Follow these Simple Tricks
1. Pace yourself
Study at your own pace and don’t be rushed. To do this, you better start studying early. Don’t get caught doing reading the last chapters of the Curriculum at the last minute! The last few weeks before your examination date should be used to some revision, practice questions, and mock exams. One of the big drawbacks of CFA preparation classes is that you have to proceed at the pace of the group and this may be too fast or too slow for you. Far better is to be able to use reference materials and online learning and study at your own pace, free from distractions.
2. Use available tools
The CFA Insitute gives you only a few questions and to practice with. There are lots of test questions, background guides, and other resources available that can help you prepare. If you like watching videos, you can watch for free all of the AnalystPrep’s videos that summarize the entire Curriculum by registering here. You could also do the 100 questions free trial and see if you like it before buying the premium package.
3. Take practice exams
The best way to get familiar with the test and the pressures of test day is to practice, practice, practice. That means doing exam questions all the time (before bed, during a break at work, etc.) so you become familiar with the wording and style of the questions and you are able to work more efficiently on test day. Even better is to take one or two full-length, timed tests in the week before the exam to give you a feel for the pacing and time pressure on the exam. Remember that you only have 1.5 minutes on average to answer each question!
4. Keep up-to-date
Read the newspaper and financial journals (like the Financial Times, Economist, Business Week, Wall Street Journal, CFO Magazine, etc) to stay abreast of trends in the marketplace. Not only will you learn a lot about what’s going on in the world of finance, but you will also come across handy reference pieces to help you with the exam. Looking for similarities between real-world examples and test questions is one of the best ways to retain information.

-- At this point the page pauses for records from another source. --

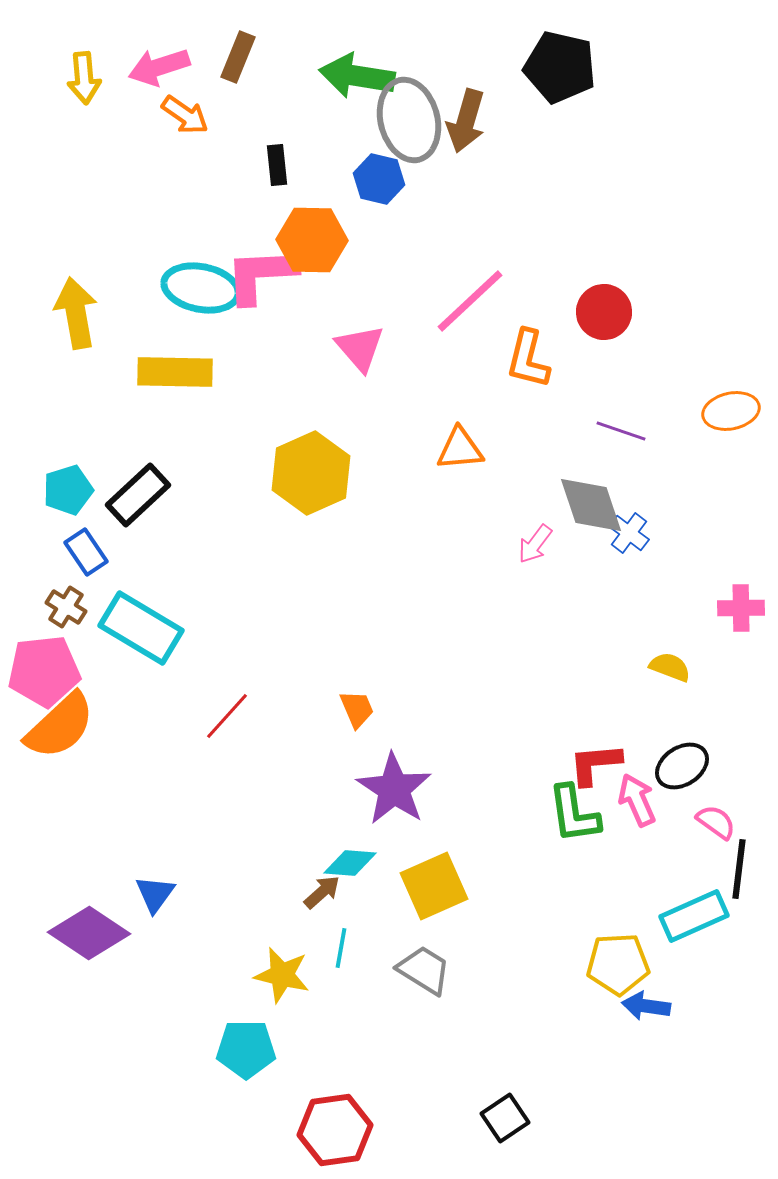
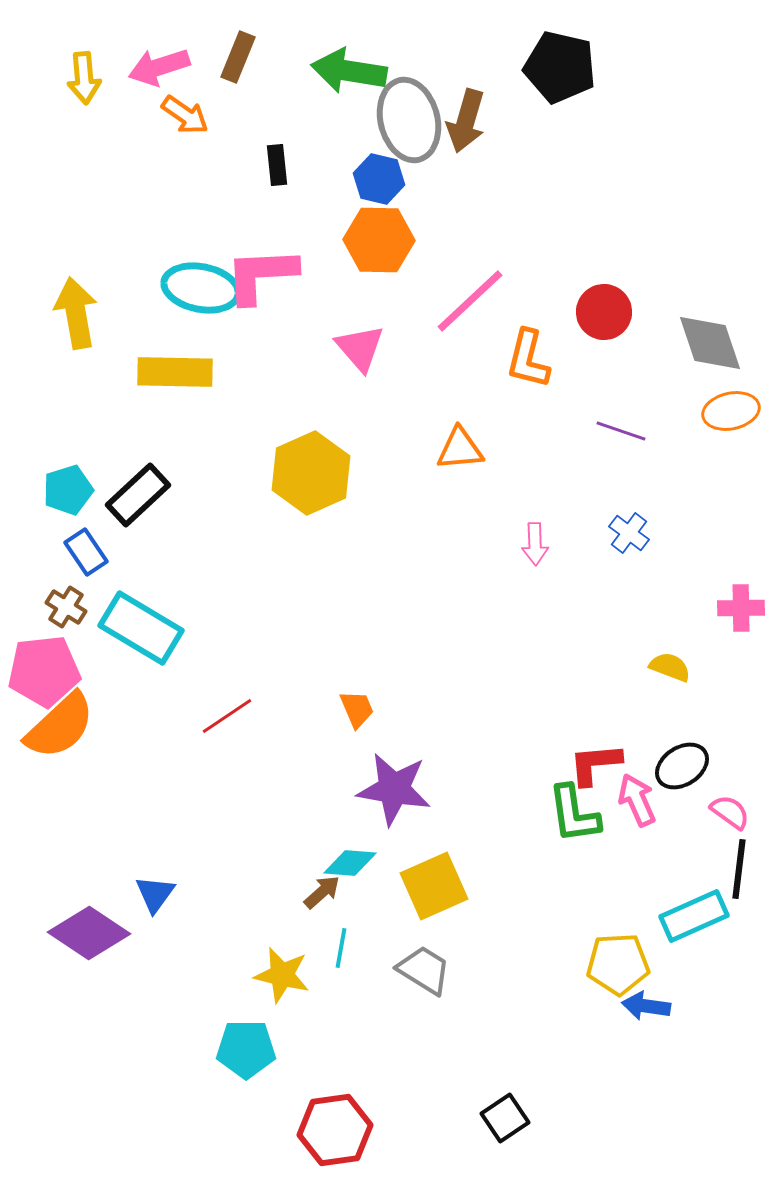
green arrow at (357, 76): moved 8 px left, 5 px up
orange hexagon at (312, 240): moved 67 px right
gray diamond at (591, 505): moved 119 px right, 162 px up
pink arrow at (535, 544): rotated 39 degrees counterclockwise
red line at (227, 716): rotated 14 degrees clockwise
purple star at (394, 789): rotated 24 degrees counterclockwise
pink semicircle at (716, 822): moved 14 px right, 10 px up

5. Get a good night’s sleep
Far better than cramming on your last night is to make sure you are well-rested. Your brain will function better on a good night’s sleep and you will appreciate it during the (long) day. You are going to need lots of stamina to finish both sections of the test, so get your beauty sleep.
6. Arrive early
There is nothing worse than being stressed during the test, to make sure to arrive at the exam site early (most open several hours before the exam begins and will let you in up to an hour before start time), scope out the room and get comfortable. There are restrictions on what you can bring to the test site with you, but arriving early will allow you to mentally prepare yourself.
7. Skip questions
Don’t get caught up on a question you know you can’t answer or that will take you too much time. Since you have to answer 240 questions in 6 hours, you are better off skipping questions you struggle with and going back to them at the end (time permitting). Go for the easy questions at first and don’t get caught in calculations that would take you 5 minutes. If you haven’t answered every question 3 minutes before the end of the exam, simply answer them randomly! Worst-case scenario: you have one in three chance of getting it right.